[Start of section]

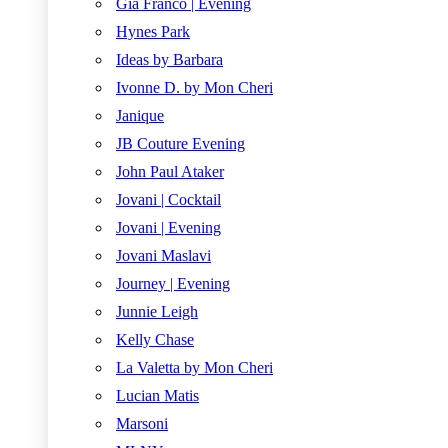
Gia Franco | Evening
Hynes Park
Ideas by Barbara
Ivonne D. by Mon Cheri
Janique
JB Couture Evening
John Paul Ataker
Jovani | Cocktail
Jovani | Evening
Jovani Maslavi
Journey | Evening
Junnie Leigh
Kelly Chase
La Valetta by Mon Cheri
Lucian Matis
Marsoni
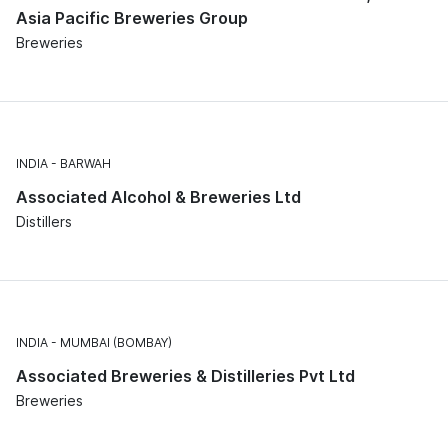
Asia Pacific Breweries Group
Breweries
INDIA
BARWAH
Associated Alcohol & Breweries Ltd
Distillers
INDIA
MUMBAI (BOMBAY)
Associated Breweries & Distilleries Pvt Ltd
Breweries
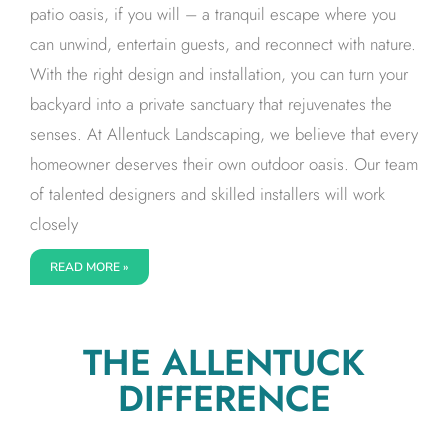
patio oasis, if you will – a tranquil escape where you
can unwind, entertain guests, and reconnect with nature.
With the right design and installation, you can turn your
backyard into a private sanctuary that rejuvenates the
senses. At Allentuck Landscaping, we believe that every
homeowner deserves their own outdoor oasis. Our team
of talented designers and skilled installers will work
closely
READ MORE »
THE ALLENTUCK
DIFFERENCE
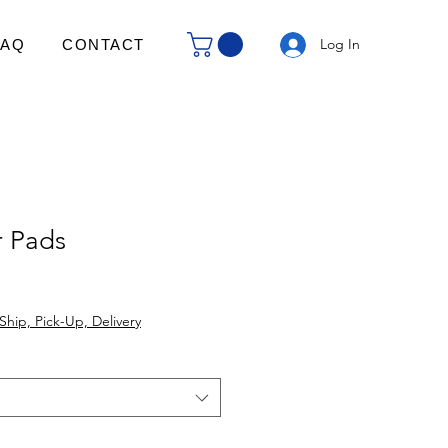
Log In
FAQ
CONTACT
 Pads
Ship, Pick-Up, Delivery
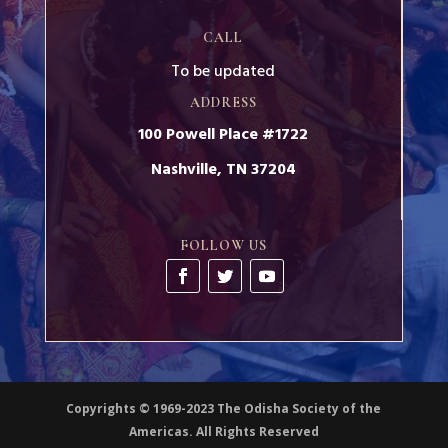
CALL
To be updated
ADDRESS
100 Powell Place #1722
Nashville, TN 37204
FOLLOW US
Copyrights © 1969-2023 The Odisha Society of the
Americas. All Rights Reserved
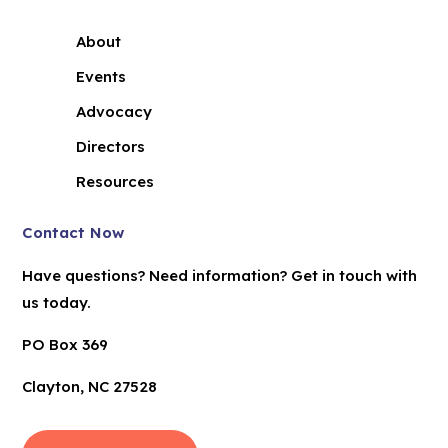
About
Events
Advocacy
Directors
Resources
Contact Now
Have questions? Need information? Get in touch with
us today.
PO Box 369
Clayton, NC 27528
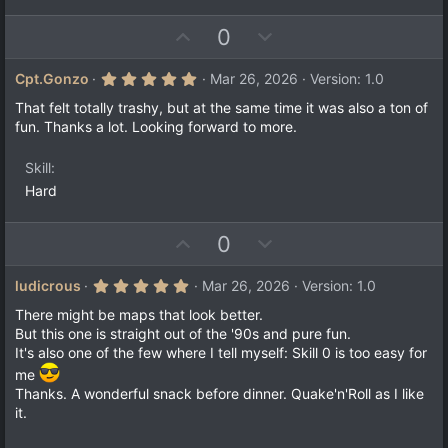
U
D
0
p
o
v
w
5
Cpt.Gonzo
Mar 26, 2026
Version: 1.0
.
o
n
0
That felt totally trashy, but at the same time it was also a ton of
t
v
0
fun. Thanks a lot. Looking forward to more.
s
e
o
t
a
t
Skill
r
e
(
Hard
s
)
U
D
0
p
o
v
w
5
ludicrous
Mar 26, 2026
Version: 1.0
.
o
n
0
There might be maps that look better.
t
v
0
But this one is straight out of the '90s and pure fun.
s
e
o
It's also one of the few where I tell myself: Skill 0 is too easy for
t
a
t
me
r
e
Thanks. A wonderful snack before dinner. Quake'n'Roll as I like
(
s
it.
)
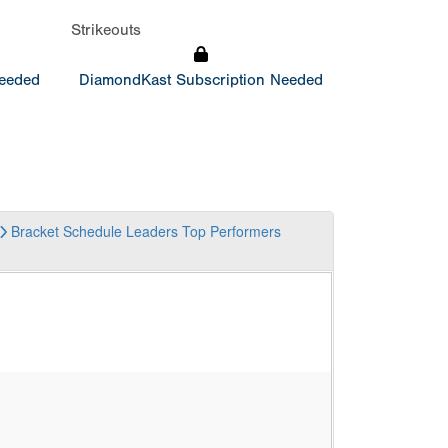
Strikeouts
Needed
DiamondKast Subscription Needed
Bracket
Schedule
Leaders
Top Performers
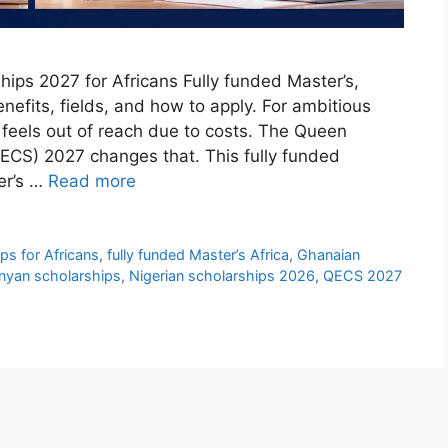
ps 2027 for Africans Fully funded Master’s,
enefits, fields, and how to apply. For ambitious
 feels out of reach due to costs. The Queen
CS) 2027 changes that. This fully funded
er’s …
Read more
s for Africans
,
fully funded Master’s Africa
,
Ghanaian
nyan scholarships
,
Nigerian scholarships 2026
,
QECS 2027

[End of section]

Starting with the line that contains "Nashville, TN 37204", print every line through the end of the data exactly as written; omit all pictures and add nothing else.

Nashville, TN 37204
FOLLOW US
Copyrights © 1969-2023 The Odisha Society of the
Americas. All Rights Reserved
About
Events
Advocacy
Directors
Resources
Contact Now
Have questions? Need information? Get in touch with
us today.
PO Box 369
Clayton, NC 27528
U
D
0
p
o
v
w
5
Cpt.Gonzo
Mar 26, 2026
Version: 1.0
.
o
n
0
That felt totally trashy, but at the same time it was also a ton of
t
v
0
fun. Thanks a lot. Looking forward to more.
s
e
o
t
a
t
Skill
r
e
(
Hard
s
)
U
D
0
p
o
v
w
5
ludicrous
Mar 26, 2026
Version: 1.0
.
o
n
0
There might be maps that look better.
t
v
0
But this one is straight out of the '90s and pure fun.
s
e
o
It's also one of the few where I tell myself: Skill 0 is too easy for
t
a
t
me
r
e
Thanks. A wonderful snack before dinner. Quake'n'Roll as I like
(
s
it.
)
Strikeouts
Needed
DiamondKast Subscription Needed
Bracket
Schedule
Leaders
Top Performers
ps 2027 for Africans Fully funded Master’s,
enefits, fields, and how to apply. For ambitious
 feels out of reach due to costs. The Queen
CS) 2027 changes that. This fully funded
er’s …
Read more
s for Africans
,
fully funded Master’s Africa
,
Ghanaian
nyan scholarships
,
Nigerian scholarships 2026
,
QECS 2027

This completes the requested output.